An exact reprint of the listing is required, with no pictures included.

*** SUPPLIED RECORDS ***

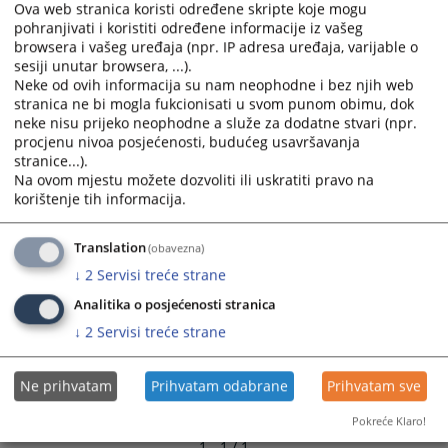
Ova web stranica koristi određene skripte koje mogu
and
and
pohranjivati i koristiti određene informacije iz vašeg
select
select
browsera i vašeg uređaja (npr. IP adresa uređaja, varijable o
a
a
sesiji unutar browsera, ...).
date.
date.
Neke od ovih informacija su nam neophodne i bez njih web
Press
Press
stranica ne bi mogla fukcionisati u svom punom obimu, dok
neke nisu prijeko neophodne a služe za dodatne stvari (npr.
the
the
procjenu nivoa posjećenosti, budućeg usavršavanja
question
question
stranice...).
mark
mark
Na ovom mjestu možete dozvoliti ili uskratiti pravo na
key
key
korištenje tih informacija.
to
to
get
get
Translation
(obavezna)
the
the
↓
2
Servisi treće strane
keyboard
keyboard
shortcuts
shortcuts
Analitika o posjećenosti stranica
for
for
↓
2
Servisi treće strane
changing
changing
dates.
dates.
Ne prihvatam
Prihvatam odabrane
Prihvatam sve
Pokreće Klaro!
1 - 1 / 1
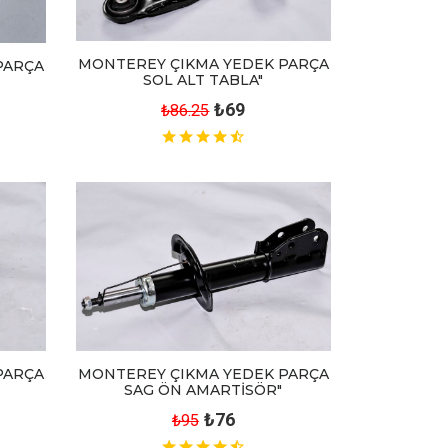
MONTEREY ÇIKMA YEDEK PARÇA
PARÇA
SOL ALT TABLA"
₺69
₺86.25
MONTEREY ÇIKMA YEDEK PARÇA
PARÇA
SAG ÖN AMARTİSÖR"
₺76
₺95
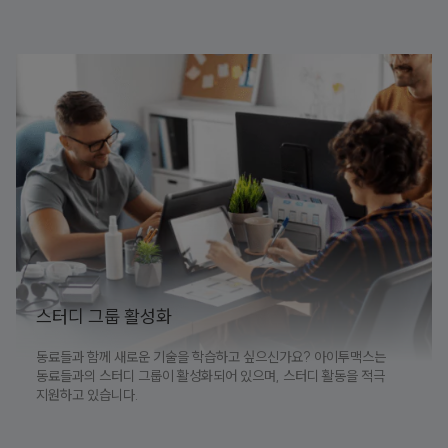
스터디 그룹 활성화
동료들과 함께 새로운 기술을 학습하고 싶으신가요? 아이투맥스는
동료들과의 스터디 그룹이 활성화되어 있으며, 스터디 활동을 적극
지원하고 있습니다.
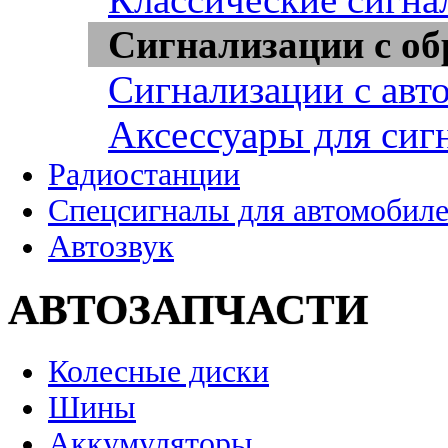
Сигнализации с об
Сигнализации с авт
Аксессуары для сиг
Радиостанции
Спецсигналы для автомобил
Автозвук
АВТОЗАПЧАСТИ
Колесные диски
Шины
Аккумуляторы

***

▸ OUTPUT OF THE EXERCISE
Ova web stranica koristi određene skripte koje mogu
and
and
pohranjivati i koristiti određene informacije iz vašeg
select
select
browsera i vašeg uređaja (npr. IP adresa uređaja, varijable o
a
a
sesiji unutar browsera, ...).
date.
date.
Neke od ovih informacija su nam neophodne i bez njih web
Press
Press
stranica ne bi mogla fukcionisati u svom punom obimu, dok
neke nisu prijeko neophodne a služe za dodatne stvari (npr.
the
the
procjenu nivoa posjećenosti, budućeg usavršavanja
question
question
stranice...).
mark
mark
Na ovom mjestu možete dozvoliti ili uskratiti pravo na
key
key
korištenje tih informacija.
to
to
get
get
Translation
(obavezna)
the
the
↓
2
Servisi treće strane
keyboard
keyboard
shortcuts
shortcuts
Analitika o posjećenosti stranica
for
for
↓
2
Servisi treće strane
changing
changing
dates.
dates.
Ne prihvatam
Prihvatam odabrane
Prihvatam sve
Pokreće Klaro!
1 - 1 / 1
MONTEREY ÇIKMA YEDEK PARÇA
PARÇA
SOL ALT TABLA"
₺69
₺86.25
MONTEREY ÇIKMA YEDEK PARÇA
PARÇA
SAG ÖN AMARTİSÖR"
₺76
₺95
스터디 그룹 활성화
동료들과 함께 새로운 기술을 학습하고 싶으신가요? 아이투맥스는
동료들과의 스터디 그룹이 활성화되어 있으며, 스터디 활동을 적극
지원하고 있습니다.
Сигнализации с об
Сигнализации с авт
Аксессуары для сиг
Радиостанции
Спецсигналы для автомобил
Автозвук
АВТОЗАПЧАСТИ
Колесные диски
Шины
Аккумуляторы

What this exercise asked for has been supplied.